April 30, 2008
Submitted By: Gale Maleskey, MS, RD
One serving (four sardines) provides 3-4 grams of omega-3 fatty acids, which can help preserve strength in aging muscles. A fish market or upscale grocery store can order fresh sardines, which taste much different than canned sardines.
Makes two main course servings (four fish).
1 lb. fresh sardines (about eight fish)
2 T. olive oil
2 T. minced parsley
Salt and ground black pepper to taste
Lemon wedges for garnish
Balsamic Tomatoes
1 ripe tomato, deseeded and cubed
2 scallions, thinly sliced
2 T. balsamic vinegar
• Prepare Balsamic Tomatoes by mixing all ingredients together. Set aside to marinate.
• Preheat the grill pan to medium-high.
• Rinse, gut and clean the fish and pat dry with paper towels.

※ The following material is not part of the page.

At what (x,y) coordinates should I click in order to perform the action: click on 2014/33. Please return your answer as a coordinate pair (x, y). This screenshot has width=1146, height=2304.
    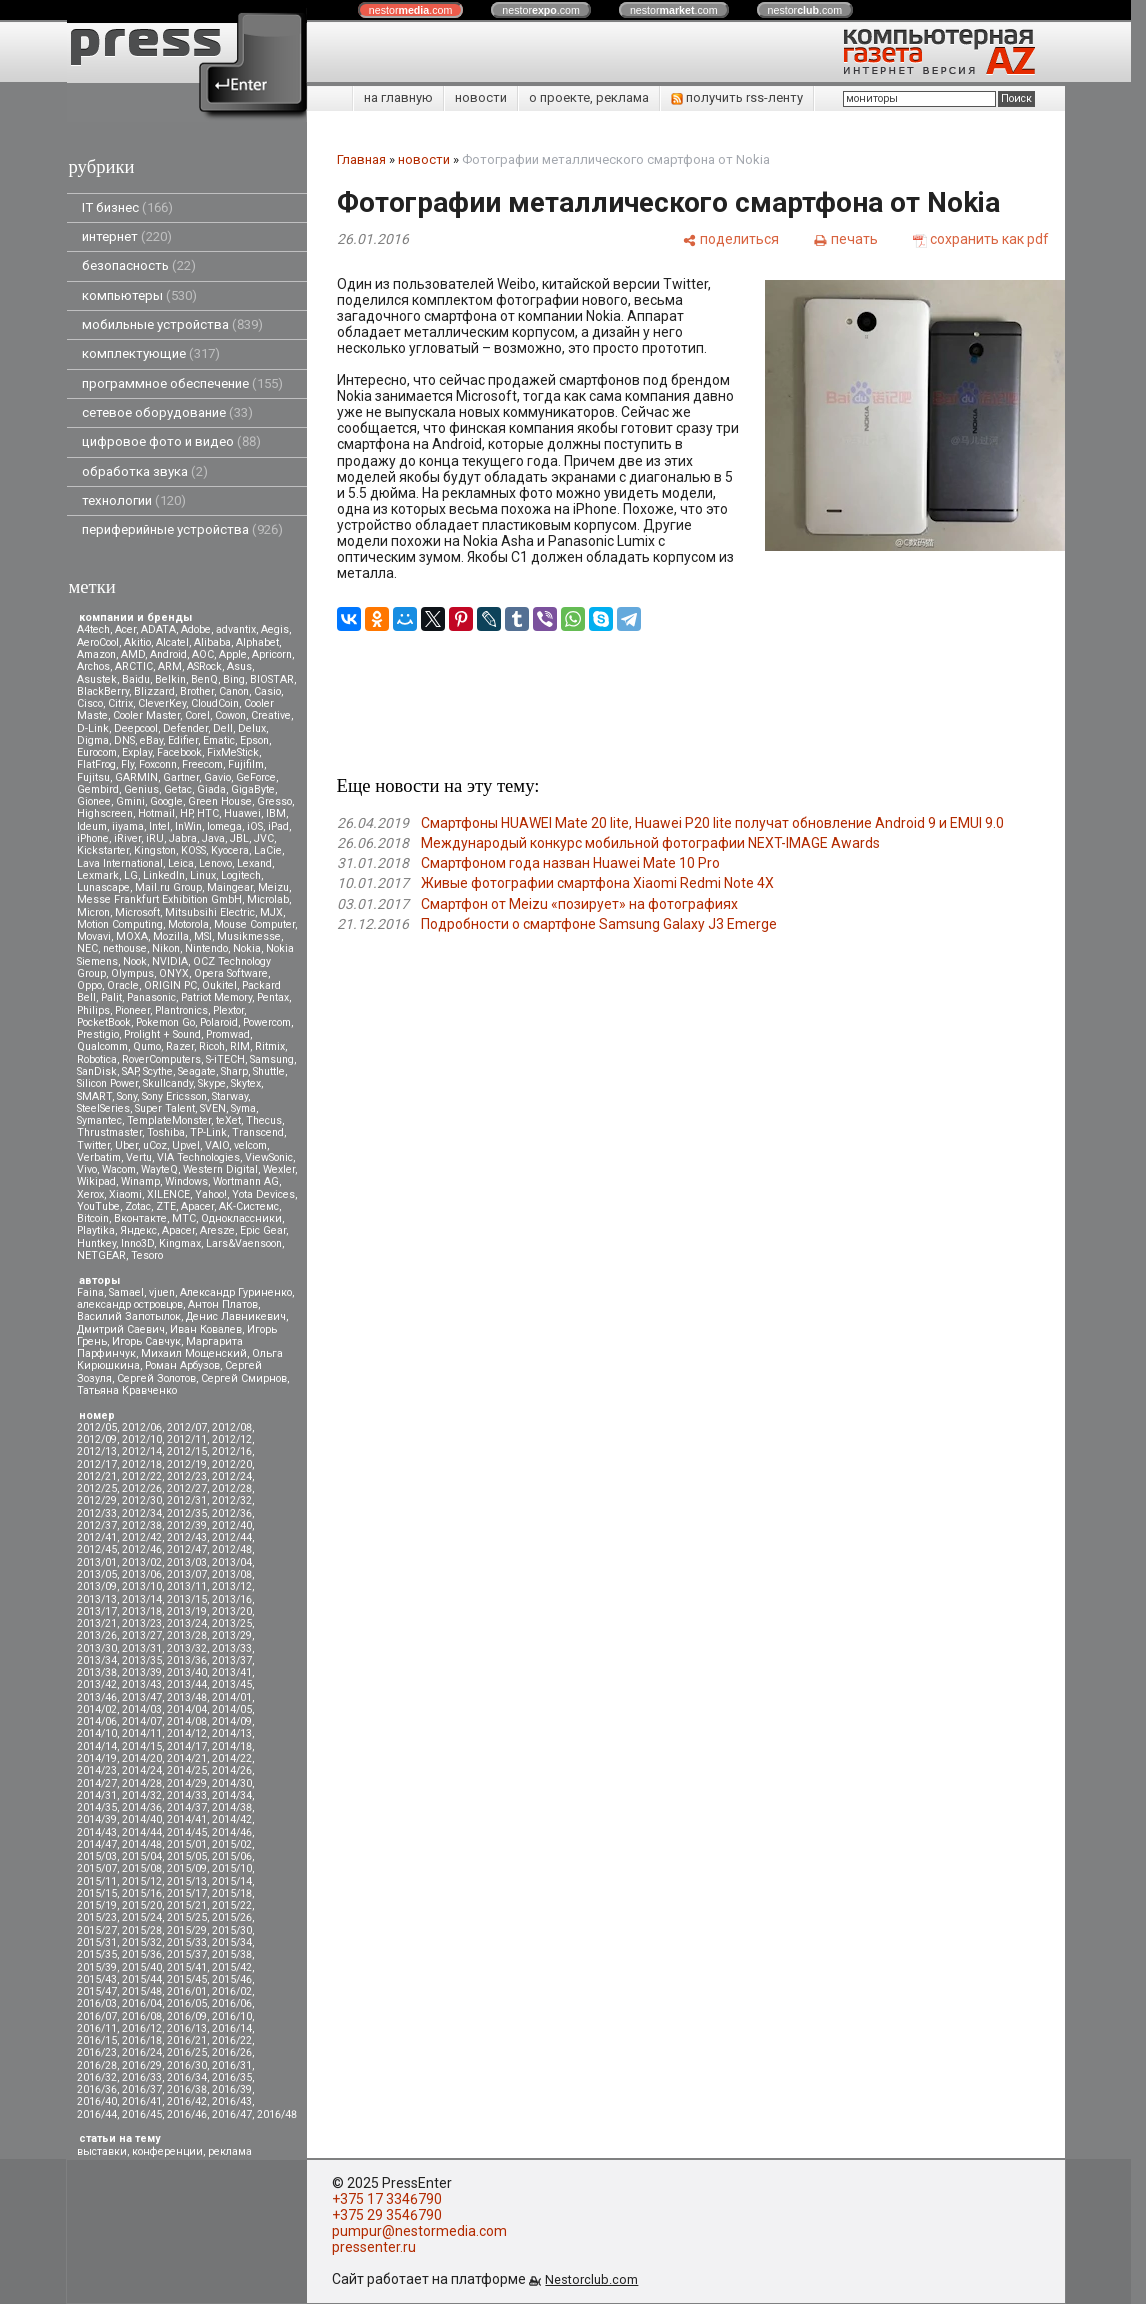     Looking at the image, I should click on (187, 1795).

• Brush fish lightly with olive oil. Sprinkle with salt and pepper.
• Place in single layer in grill pan and cook 3-4 minutes on each side, or until skin begins to brown.
• Remove from pan, sprinkle with parsley and serve hot, with Balsamic Tomatoes and lemon wedges.
Nutritional Information per Serving: 350 calories, 20 g protein, 5 g carbohydrates, 13 g fat (6 g saturated), 85 mg cholesterol, 1.8 g fiber, 240 mg sodium.